Give back the full data, unchanged and complete.
-- Data records follows --
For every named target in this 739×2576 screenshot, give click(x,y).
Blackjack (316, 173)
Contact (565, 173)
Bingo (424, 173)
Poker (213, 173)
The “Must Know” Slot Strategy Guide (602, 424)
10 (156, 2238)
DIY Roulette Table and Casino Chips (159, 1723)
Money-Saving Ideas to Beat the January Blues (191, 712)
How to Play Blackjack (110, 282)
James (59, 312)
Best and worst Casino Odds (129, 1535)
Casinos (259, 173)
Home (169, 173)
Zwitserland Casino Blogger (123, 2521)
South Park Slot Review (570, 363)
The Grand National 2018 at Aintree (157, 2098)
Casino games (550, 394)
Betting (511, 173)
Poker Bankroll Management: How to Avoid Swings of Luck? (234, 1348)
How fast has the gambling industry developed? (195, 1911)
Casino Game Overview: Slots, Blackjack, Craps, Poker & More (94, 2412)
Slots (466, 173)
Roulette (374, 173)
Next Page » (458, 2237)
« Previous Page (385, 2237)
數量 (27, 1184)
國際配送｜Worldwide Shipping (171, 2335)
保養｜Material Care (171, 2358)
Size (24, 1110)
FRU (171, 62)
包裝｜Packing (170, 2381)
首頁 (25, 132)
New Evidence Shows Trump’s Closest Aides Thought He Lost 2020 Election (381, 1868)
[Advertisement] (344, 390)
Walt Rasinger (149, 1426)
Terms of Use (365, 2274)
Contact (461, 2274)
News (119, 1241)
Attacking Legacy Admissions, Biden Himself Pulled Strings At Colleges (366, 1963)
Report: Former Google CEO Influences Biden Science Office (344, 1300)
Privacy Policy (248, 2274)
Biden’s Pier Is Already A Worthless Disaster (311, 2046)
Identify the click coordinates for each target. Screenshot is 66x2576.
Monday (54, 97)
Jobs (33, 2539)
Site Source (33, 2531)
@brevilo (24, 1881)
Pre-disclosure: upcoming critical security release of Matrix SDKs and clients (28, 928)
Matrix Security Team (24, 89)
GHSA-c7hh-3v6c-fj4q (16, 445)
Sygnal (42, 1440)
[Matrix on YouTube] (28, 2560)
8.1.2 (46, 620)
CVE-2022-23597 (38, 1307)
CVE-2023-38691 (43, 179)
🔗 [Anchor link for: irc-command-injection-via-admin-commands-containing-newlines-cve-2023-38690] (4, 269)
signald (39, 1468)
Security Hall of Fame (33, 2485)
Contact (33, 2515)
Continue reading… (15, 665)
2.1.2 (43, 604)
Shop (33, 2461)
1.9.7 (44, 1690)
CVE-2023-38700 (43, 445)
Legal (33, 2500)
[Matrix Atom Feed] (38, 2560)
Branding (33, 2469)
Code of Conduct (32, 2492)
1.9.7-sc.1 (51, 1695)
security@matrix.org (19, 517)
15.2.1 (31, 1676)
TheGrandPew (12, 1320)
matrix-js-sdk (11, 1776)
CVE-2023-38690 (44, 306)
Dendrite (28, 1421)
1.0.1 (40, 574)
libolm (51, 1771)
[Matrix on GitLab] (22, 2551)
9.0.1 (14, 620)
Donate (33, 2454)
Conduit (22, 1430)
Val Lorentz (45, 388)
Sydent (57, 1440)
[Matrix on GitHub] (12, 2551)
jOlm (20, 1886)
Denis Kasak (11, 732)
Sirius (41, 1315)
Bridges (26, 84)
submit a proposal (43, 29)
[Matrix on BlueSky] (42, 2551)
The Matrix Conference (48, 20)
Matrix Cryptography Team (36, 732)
-- Data records concluded --
### Answer for the task
For every named target in this 739×2576 screenshot, give click(x,y).
Blackjack (316, 173)
Contact (565, 173)
Bingo (424, 173)
Poker (213, 173)
The “Must Know” Slot Strategy Guide (602, 424)
10 (156, 2238)
DIY Roulette Table and Casino Chips (159, 1723)
Money-Saving Ideas to Beat the January Blues (191, 712)
How to Play Blackjack (110, 282)
James (59, 312)
Best and worst Casino Odds (129, 1535)
Casinos (259, 173)
Home (169, 173)
Zwitserland Casino Blogger (123, 2521)
South Park Slot Review (570, 363)
The Grand National 2018 at Aintree (157, 2098)
Casino games (550, 394)
Betting (511, 173)
Poker Bankroll Management: How to Avoid Swings of Luck? (234, 1348)
How fast has the gambling industry developed? (195, 1911)
Casino Game Overview: Slots, Blackjack, Craps, Poker & More (94, 2412)
Slots (466, 173)
Roulette (374, 173)
Next Page » (458, 2237)
« Previous Page (385, 2237)
數量 (27, 1184)
國際配送｜Worldwide Shipping (171, 2335)
保養｜Material Care (171, 2358)
Size (24, 1110)
FRU (171, 62)
包裝｜Packing (170, 2381)
首頁 (25, 132)
New Evidence Shows Trump’s Closest Aides Thought He Lost 2020 Election (381, 1868)
[Advertisement] (344, 390)
Walt Rasinger (149, 1426)
Terms of Use (365, 2274)
Contact (461, 2274)
News (119, 1241)
Attacking Legacy Admissions, Biden Himself Pulled Strings At Colleges (366, 1963)
Report: Former Google CEO Influences Biden Science Office (344, 1300)
Privacy Policy (248, 2274)
Biden’s Pier Is Already A Worthless Disaster (311, 2046)
Identify the click coordinates for each target. Screenshot is 66x2576.
Monday (54, 97)
Jobs (33, 2539)
Site Source (33, 2531)
@brevilo (24, 1881)
Pre-disclosure: upcoming critical security release of Matrix SDKs and clients (28, 928)
Matrix Security Team (24, 89)
GHSA-c7hh-3v6c-fj4q (16, 445)
Sygnal (42, 1440)
[Matrix on YouTube] (28, 2560)
8.1.2 (46, 620)
CVE-2022-23597 (38, 1307)
CVE-2023-38691 (43, 179)
🔗 [Anchor link for: irc-command-injection-via-admin-commands-containing-newlines-cve-2023-38690] (4, 269)
signald (39, 1468)
Security Hall of Fame (33, 2485)
Contact (33, 2515)
Continue reading… (15, 665)
2.1.2 (43, 604)
Shop (33, 2461)
1.9.7 (44, 1690)
CVE-2023-38700 (43, 445)
Legal (33, 2500)
[Matrix Atom Feed] (38, 2560)
Branding (33, 2469)
Code of Conduct (32, 2492)
1.9.7-sc.1 (51, 1695)
security@matrix.org (19, 517)
15.2.1 (31, 1676)
TheGrandPew (12, 1320)
matrix-js-sdk (11, 1776)
CVE-2023-38690 (44, 306)
Dendrite (28, 1421)
1.0.1 (40, 574)
libolm (51, 1771)
[Matrix on GitLab] (22, 2551)
9.0.1 (14, 620)
Donate (33, 2454)
Conduit (22, 1430)
Val Lorentz (45, 388)
Sydent (57, 1440)
[Matrix on GitHub] (12, 2551)
jOlm (20, 1886)
Denis Kasak (11, 732)
Sirius (41, 1315)
Bridges (26, 84)
submit a proposal (43, 29)
[Matrix on BlueSky] (42, 2551)
The Matrix Conference (48, 20)
Matrix Cryptography Team (36, 732)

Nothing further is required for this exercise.